Brazil A channel estimation results of the four methods above are shown in Figure 7. In particular, Figure 7a shows the CIR estimation result of the proposed method. It can be seen that a very exact CIR estimation result, compared with the actual channel, can be produced. With the purpose of contrast, Figure 7b shows the estimation CIR of PN correlation method and it contains many false estimations due to the mutual interference between channels and the influence of noise. Figure 7c gives the estimation CIR of conventional OMP, from which we can find that the results introduced extra tap coefficients because of the fixed number of iterations. Figure 7d shows the result of RLS; it can be seen that the estimation CIR contains lots of noise portion since the original CIR is sparse. The COST207 channel estimation results of the aforementioned methods are given in Figure 8. Specifically, Figure 8a shows that the proposed method can produce precise CIR estimation. In order to make a comparison, Figure 8b shows the result of the PN correlation method, which cannot achieve the desired CIR due to the decrease of the PN autocorrelation property caused by the mutual interference between channels and the influence of noise. Figure 8c shows the estimation CIR of conventional OMP. Since the iteration time is fixed, the result contains many false CIR estimations. Figure 8d gives the estimation results of the RLS method, in which many false taps occur because of the sparsity of the original CIR model. Consequently, the simulation results verify the superiority of the proposed method, which greatly facilitate the following signal processing. Besides, the correlation results of the equalized reference signal via the proposed method are given in Figure 9. It can be seen that the range sidelobes are suppressed greatly; meanwhile, the noise floor decreases.

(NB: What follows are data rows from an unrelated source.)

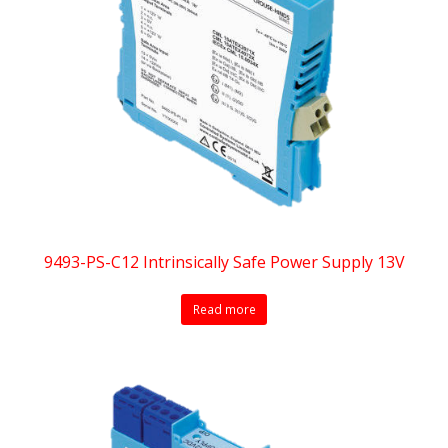
9493-PS-C12 Intrinsically Safe Power Supply 13V
Read more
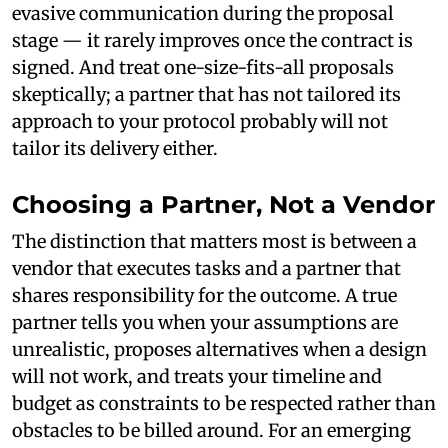
evasive communication during the proposal
stage — it rarely improves once the contract is
signed. And treat one-size-fits-all proposals
skeptically; a partner that has not tailored its
approach to your protocol probably will not
tailor its delivery either.
Choosing a Partner, Not a Vendor
The distinction that matters most is between a
vendor that executes tasks and a partner that
shares responsibility for the outcome. A true
partner tells you when your assumptions are
unrealistic, proposes alternatives when a design
will not work, and treats your timeline and
budget as constraints to be respected rather than
obstacles to be billed around. For an emerging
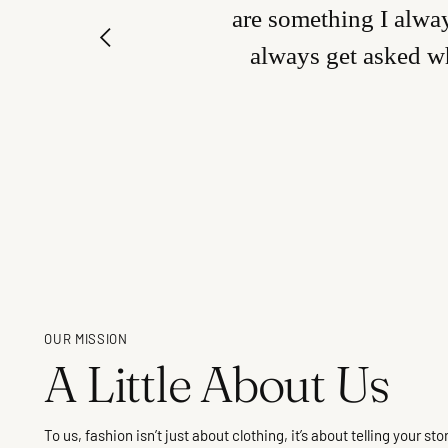
are something I alway
always get asked wh
OUR MISSION
A Little About Us
To us, fashion isn’t just about clothing, it’s about telling your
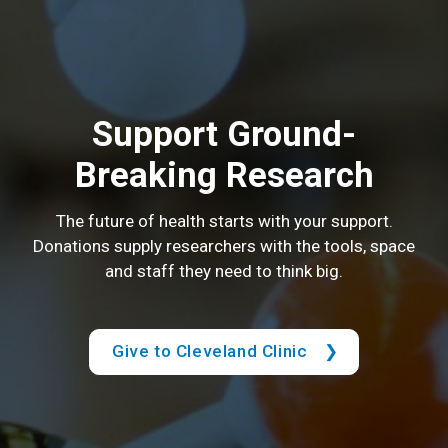
Support Ground-
Breaking Research
The future of health starts with your support.
Donations supply researchers with the tools, space
and staff they need to think big.
Give to Cleveland Clinic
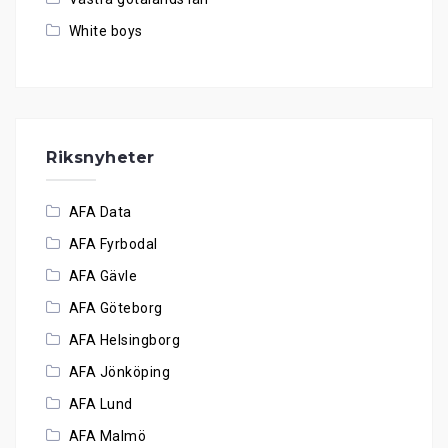
White boys
Riksnyheter
AFA Data
AFA Fyrbodal
AFA Gävle
AFA Göteborg
AFA Helsingborg
AFA Jönköping
AFA Lund
AFA Malmö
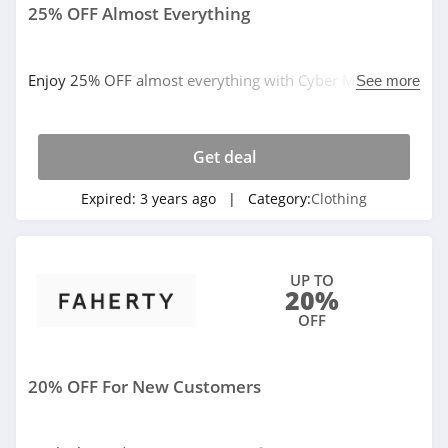
4.1
25% OFF Almost Everything
Elvie
4.0
Enjoy 25% OFF almost everything with Cyber Monday
See more
sale. By now!
Myntra
4.7
Get deal
Expired:
3 years ago
| Category:
Clothing
6 Dollar Shirts
4.6
Hot Topic
UP TO
20%
4.9
OFF
GOAT
5.0
20% OFF For New Customers
Alex Crane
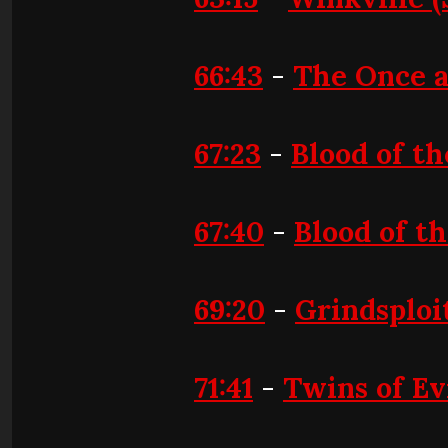
66:43
-
The Once 
67:23
-
Blood of th
67:40
-
Blood of t
69:20
-
Grindsploi
71:41
-
Twins of Ev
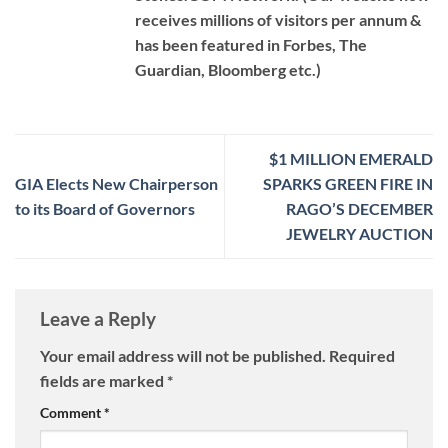
receives millions of visitors per annum &
has been featured in Forbes, The
Guardian, Bloomberg etc.)
$1 MILLION EMERALD
GIA Elects New Chairperson
SPARKS GREEN FIRE IN
to its Board of Governors
RAGO’S DECEMBER
JEWELRY AUCTION
Leave a Reply
Your email address will not be published.
Required
fields are marked
*
Comment
*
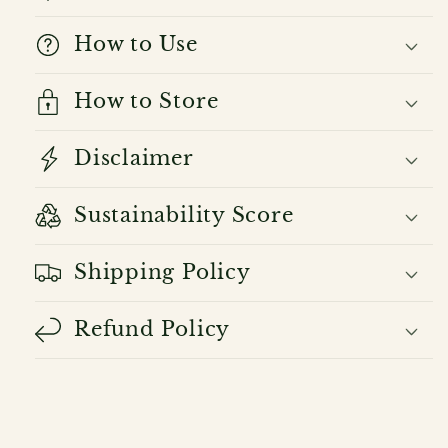
How to Use
How to Store
Disclaimer
Sustainability Score
Shipping Policy
Refund Policy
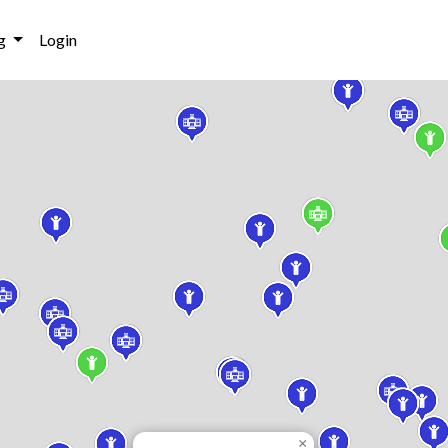
g
Login
×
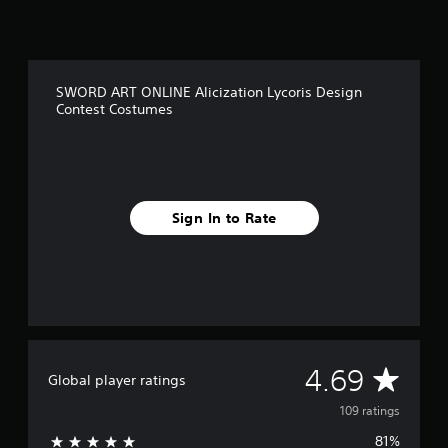
r
o
m
1
0
SWORD ART ONLINE Alicization Lycoris Design
9
Contest Costumes
r
a
t
i
n
g
Sign In to Rate
s
A
4.69
Global player ratings
v
109 ratings
81%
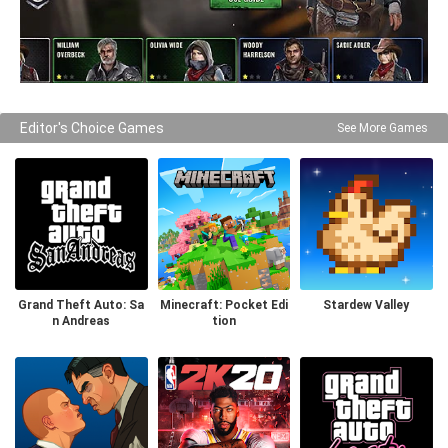
Editor's Choice Games
See More Games
Grand Theft Auto: Sa
Minecraft: Pocket Edi
Stardew Valley
n Andreas
tion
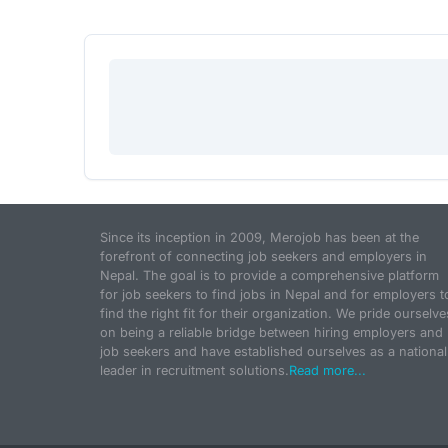
Since its inception in 2009, Merojob has been at the
forefront of connecting job seekers and employers in
Nepal. The goal is to provide a comprehensive platform
for job seekers to find jobs in Nepal and for employers t
find the right fit for their organization. We pride ourselve
on being a reliable bridge between hiring employers and
job seekers and have established ourselves as a national
leader in recruitment solutions.
Read more...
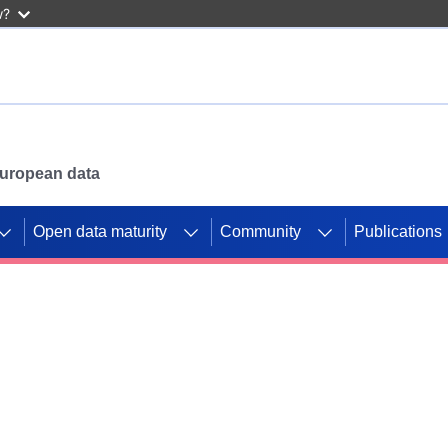
w?
 European data
Open data maturity
Community
Publications
g CORDIS projects to
mpetition platform.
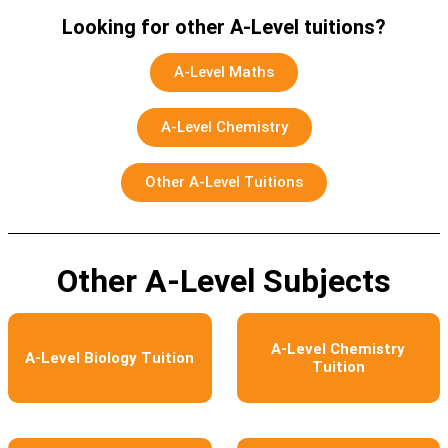
Looking for other A-Level tuitions?
A-Level Maths
A-Level Chemistry
Other A-Level Tuitions
Other A-Level Subjects
A-Level Chemistry
A-Level Biology Tuition
Tuition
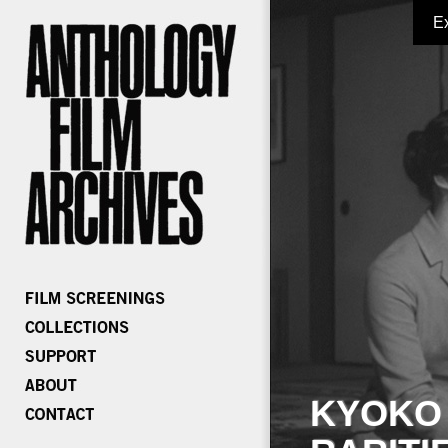
E
KYOKO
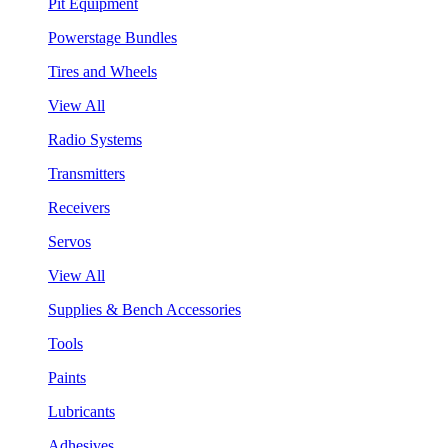
Pit Equipment
Powerstage Bundles
Tires and Wheels
View All
Radio Systems
Transmitters
Receivers
Servos
View All
Supplies & Bench Accessories
Tools
Paints
Lubricants
Adhesives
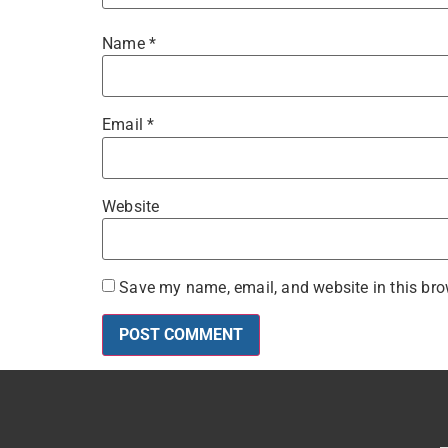
Name
*
Email
*
Website
Save my name, email, and website in this bro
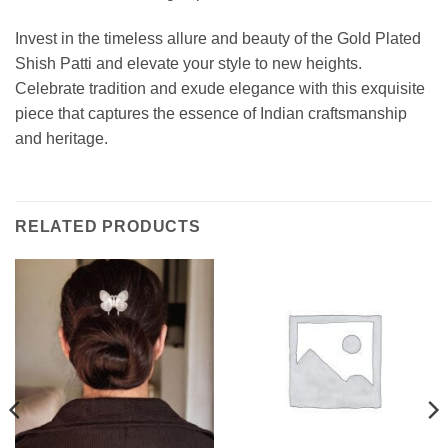
Invest in the timeless allure and beauty of the Gold Plated
Shish Patti and elevate your style to new heights.
Celebrate tradition and exude elegance with this exquisite
piece that captures the essence of Indian craftsmanship
and heritage.
RELATED PRODUCTS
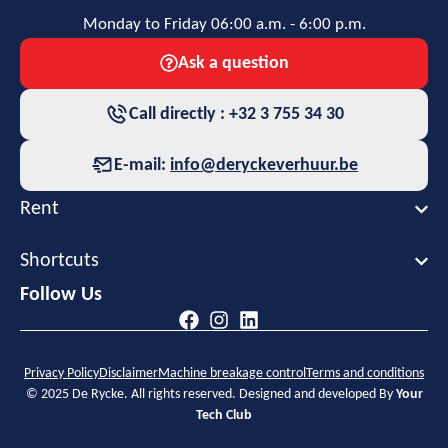
Monday to Friday 06:00 a.m. - 6:00 p.m.
Ask a question
Call directly : +32 3 755 34 30
E-mail:
info@deryckeverhuur.be
Rent
Shortcuts
Follow Us
Privacy Policy
Disclaimer
Machine breakage control
Terms and conditions
© 2025 De Rycke. All rights reserved. Designed and developed By
Your
Tech Club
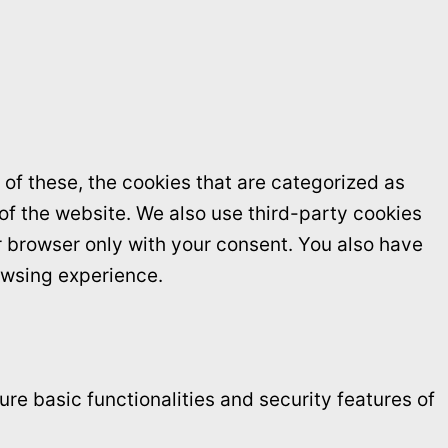
of these, the cookies that are categorized as
 of the website. We also use third-party cookies
r browser only with your consent. You also have
owsing experience.
re basic functionalities and security features of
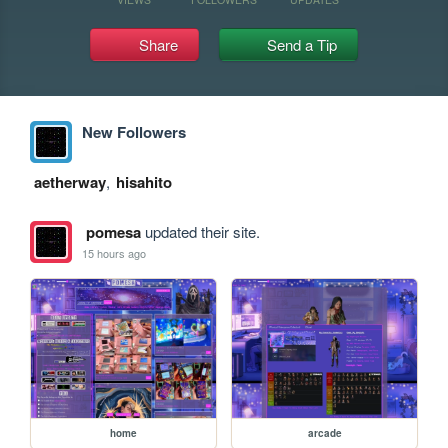
Share
Send a Tip
New Followers
aetherway
,
hisahito
pomesa
updated their site.
15 hours ago
home
arcade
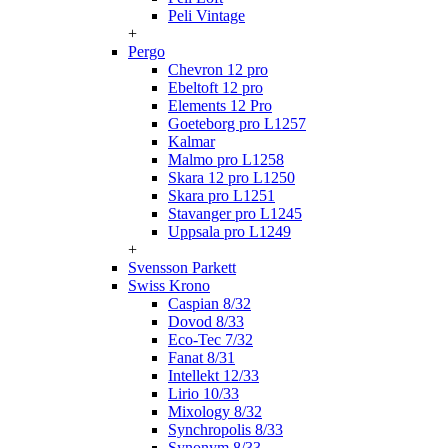
Peli Vintage
+
Pergo
Chevron 12 pro
Ebeltoft 12 pro
Elements 12 Pro
Goeteborg pro L1257
Kalmar
Malmo pro L1258
Skara 12 pro L1250
Skara pro L1251
Stavanger pro L1245
Uppsala pro L1249
+
Svensson Parkett
Swiss Krono
Caspian 8/32
Dovod 8/33
Eco-Tec 7/32
Fanat 8/31
Intellekt 12/33
Lirio 10/33
Mixology 8/32
Synchropolis 8/33
Synonym 8/33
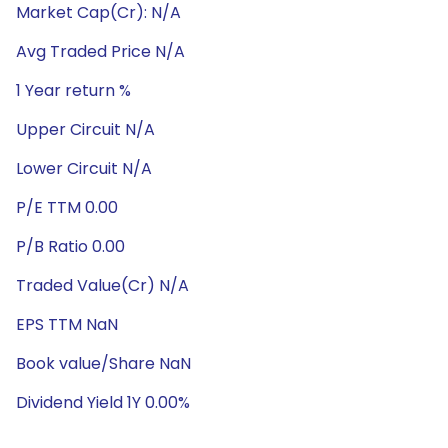
Market Cap(Cr): N/A
Avg Traded Price N/A
1 Year return %
Upper Circuit N/A
Lower Circuit N/A
P/E TTM 0.00
P/B Ratio 0.00
Traded Value(Cr) N/A
EPS TTM NaN
Book value/Share NaN
Dividend Yield 1Y 0.00%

5.2. CIR Estimation Performance Analysis

In this section, in order to verify the superiority of the low-rank feature in the SNR improvement of PN signal, the proposed method is conducted with different input SNR. The input SNRs vary from 5 to 35 dB. The relationship between the SNR gains of the PN signal and input SNR is given in Figure 10a. It can be seen that for different input SNR, the proposed method can obtain corresponding SNR gains based on the low-rank feature. Notably, the maximum SNR gain is greater than 5 dB in low-input SNR, which is an advantage for CIR estimation. Then, the impact of low-rank characteristics on CIR estimation performance is evaluated by MSE. The MSE performance of the proposed TC-AOMP CIR estimation method with and without the low-rank processing is performed in different SNRs, respectively. The results are given in Figure 10b, from which we can note that after the low-rank processing, the CIR estimation capacity is greatly improved under the condition of low SNR. Note that the COST207 channel model is used in this simulation.
Finally, we compared the MSE and SER performance of the proposed method with its counterparts PN correlation, conventional OMP, and RLS methods for Brazil A and COST207 channel estimation via the Monte Carlo trials. It is worth noting that the simulation signal parameters in Table 1 were used and Gaussian noise was added to the reference signal. Figure 11 shows the MSE and SER of the abovementioned methods in different SNRs. In Figure 11a,b, it is clear that the proposed method precedes the other three methods in the case of low SNR, and with the SNR increase, the MSE performance of all methods tends to stabilize. Meanwhile, it can be seen from Figure 11c,d that the proposed method offers improvement of the SNR performance in both Brazil A and COST207 channels. Remarkably, the proposed method presents its superiority in the case of low SNR compared with the other methods.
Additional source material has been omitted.